Background
Heart failure (HF) remains as important challenge in cardiovascular medicine. The incidence increases with age reaching 10% of the human population after the seventh decade of life [1, 2]. Despite advances in HF therapy, morbidity remains high regardless of HF etiology. Treatment is focused mainly on the reduction of symptoms; however, it has been shown to date that a reduction in mortality was achieved only in heart failure patients with reduced ejection fraction (HFrEF) [3]. On top of that, the group of patients with heart failure with preserved ejection fraction (HFpEF) continues to grow.
The diastolic dysfunction, which is common among HFpEF patients is mainly driven by diminished left ventricle relaxation, increased volume and filling pressures in the left atrium that leads to pulmonary congestion [4, 5]. In these patients, treatment options are limited mainly to diuretics.

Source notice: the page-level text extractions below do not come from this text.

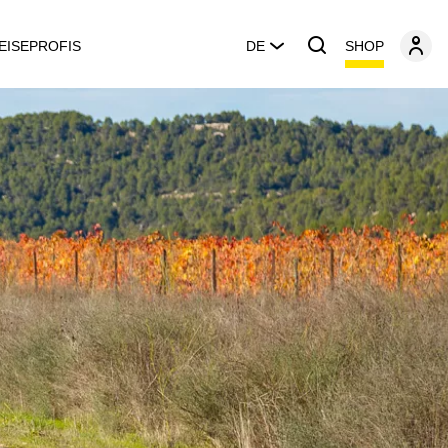
SHOP
EISEPROFIS
DE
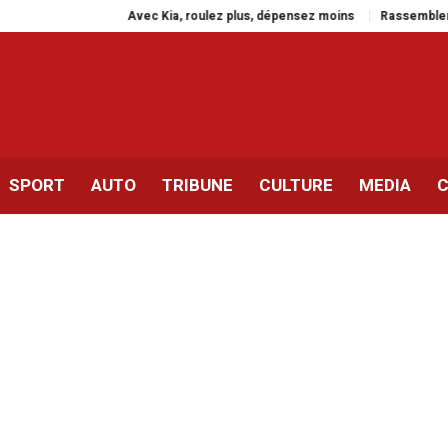
Avec Kia, roulez plus, dépensez moins
Rassemblement à Paris
SPORT
AUTO
TRIBUNE
CULTURE
MEDIA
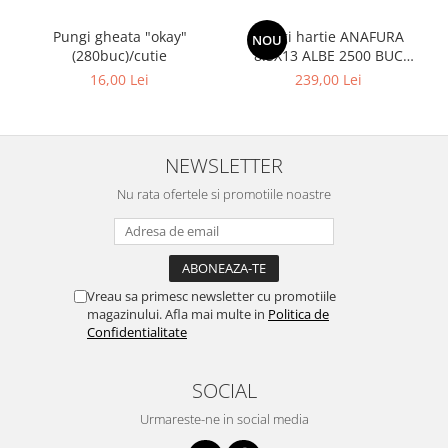
Pungi gheata "okay"
Pungi hartie ANAFURA
NOU
(280buc)/cutie
8.5X13 ALBE 2500 BUC
CUTIE
16,00 Lei
239,00 Lei
NEWSLETTER
Nu rata ofertele si promotiile noastre
Vreau sa primesc newsletter cu promotiile
magazinului. Afla mai multe in
Politica de
Confidentialitate
SOCIAL
Urmareste-ne in social media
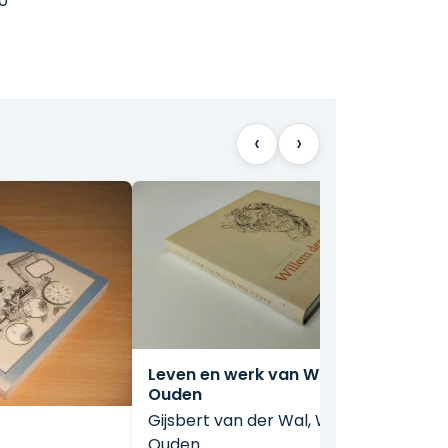
0
‹
›
Leven en werk van Willem den
Ouden
Gijsbert van der Wal, Willem den
Ouden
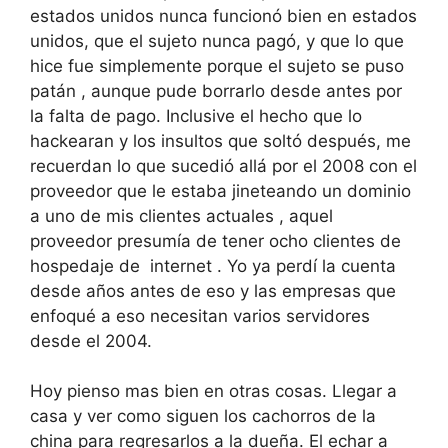
estados unidos nunca funcionó bien en estados
unidos, que el sujeto nunca pagó, y que lo que
hice fue simplemente porque el sujeto se puso
patán , aunque pude borrarlo desde antes por
la falta de pago. Inclusive el hecho que lo
hackearan y los insultos que soltó después, me
recuerdan lo que sucedió allá por el 2008 con el
proveedor que le estaba jineteando un dominio
a uno de mis clientes actuales , aquel
proveedor presumía de tener ocho clientes de
hospedaje de internet . Yo ya perdí la cuenta
desde años antes de eso y las empresas que
enfoqué a eso necesitan varios servidores
desde el 2004.
Hoy pienso mas bien en otras cosas. Llegar a
casa y ver como siguen los cachorros de la
china para regresarlos a la dueña. El echar a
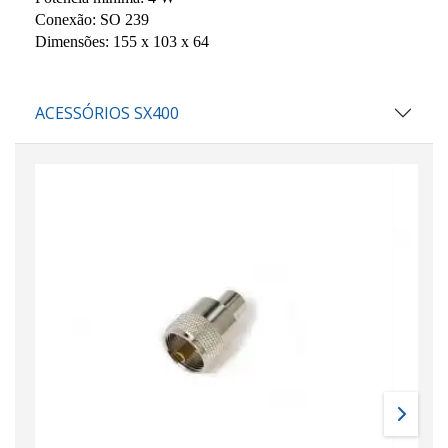
Conexão: SO 239
Dimensões: 155 x 103 x 64
ACESSÓRIOS SX400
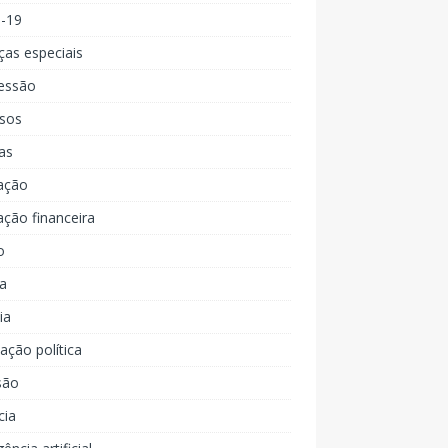
d-19
ças especiais
essão
rsos
as
ação
ção financeira
o
a
ia
ção política
são
cia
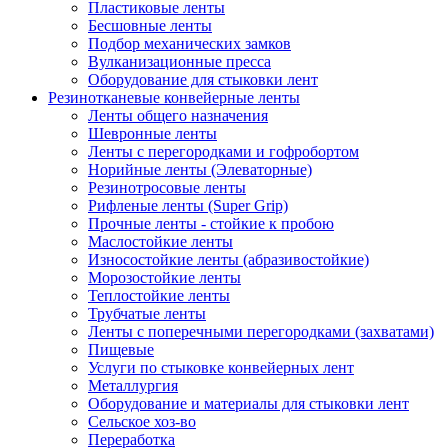
Пластиковые ленты
Бесшовные ленты
Подбор механических замков
Вулканизационные пресса
Оборудование для стыковки лент
Резинотканевые конвейерные ленты
Ленты общего назначения
Шевронные ленты
Ленты с перегородками и гофробортом
Норийные ленты (Элеваторные)
Резинотросовые ленты
Рифленые ленты (Super Grip)
Прочные ленты - стойкие к пробою
Маслостойкие ленты
Износостойкие ленты (абразивостойкие)
Морозостойкие ленты
Теплостойкие ленты
Трубчатые ленты
Ленты с поперечными перегородками (захватами)
Пищевые
Услуги по стыковке конвейерных лент
Металлургия
Оборудование и материалы для стыковки лент
Сельское хоз-во
Переработка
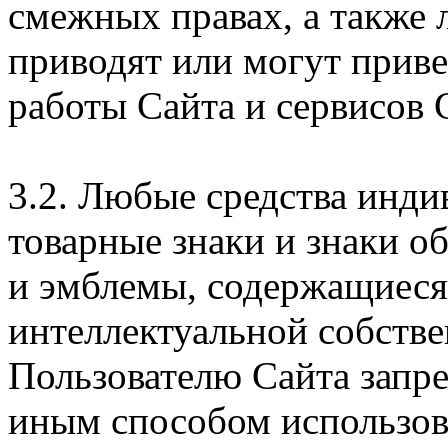
смежных правах, а также 
приводят или могут прив
работы Сайта и сервисов 
3.2. Любые средства инди
товарные знаки и знаки о
и эмблемы, содержащиеся 
интеллектуальной собстве
Пользователю Сайта запр
иным способом использова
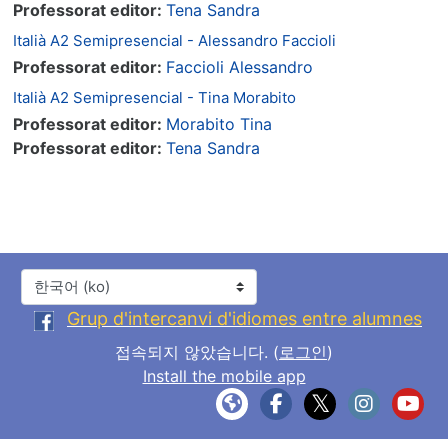
Professorat editor:
Tena Sandra
Italià A2 Semipresencial - Alessandro Faccioli
Professorat editor:
Faccioli Alessandro
Italià A2 Semipresencial - Tina Morabito
Professorat editor:
Morabito Tina
Professorat editor:
Tena Sandra
언어
Grup d'intercanvi d'idiomes entre alumnes
접속되지 않았습니다. (
로그인
)
Install the mobile app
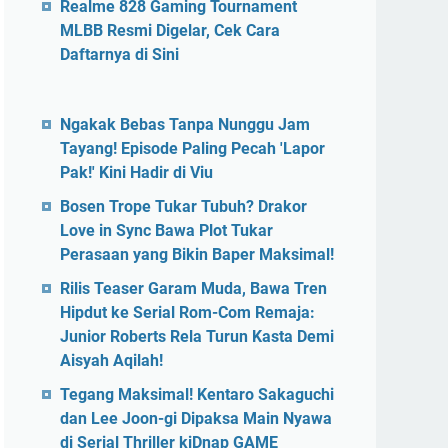
Realme 828 Gaming Tournament
MLBB Resmi Digelar, Cek Cara
Daftarnya di Sini
Ngakak Bebas Tanpa Nunggu Jam
Tayang! Episode Paling Pecah 'Lapor
Pak!' Kini Hadir di Viu
Bosen Trope Tukar Tubuh? Drakor
Love in Sync Bawa Plot Tukar
Perasaan yang Bikin Baper Maksimal!
Rilis Teaser Garam Muda, Bawa Tren
Hipdut ke Serial Rom-Com Remaja:
Junior Roberts Rela Turun Kasta Demi
Aisyah Aqilah!
Tegang Maksimal! Kentaro Sakaguchi
dan Lee Joon-gi Dipaksa Main Nyawa
di Serial Thriller kiDnap GAME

A novel conception of therapy based on creating a communication between both atria has been proposed recently. The left to right interatrial shunt enables decompression of the left atrium and thus may improve patient symptoms [6, 7].
There are three different devices available for patients with either HFrEF or HFpEF: interatrial shunt device (IASD, Corvia Medical Inc., Tewksbury, MA, USA); V-Wave shunt (V-Wave Ltd., Caesarea, Israel) and the Atrial Flow Regulator (AFR, Occlutech, Heslingborg, Sweden). The initial safety and efficacy have been proved for the first two devices in small studies [6, 7]. Atrial Flow Regulator is a self-expandable double-disc nitinol wire mesh construction allowing communication across the interatrial septum. The offered fenestration diameter ranges from 4 mm to 10 mm, but for HF patients only the 8 mm and 10 mm have the European CE mark. The device is fully repositionable and retrievable.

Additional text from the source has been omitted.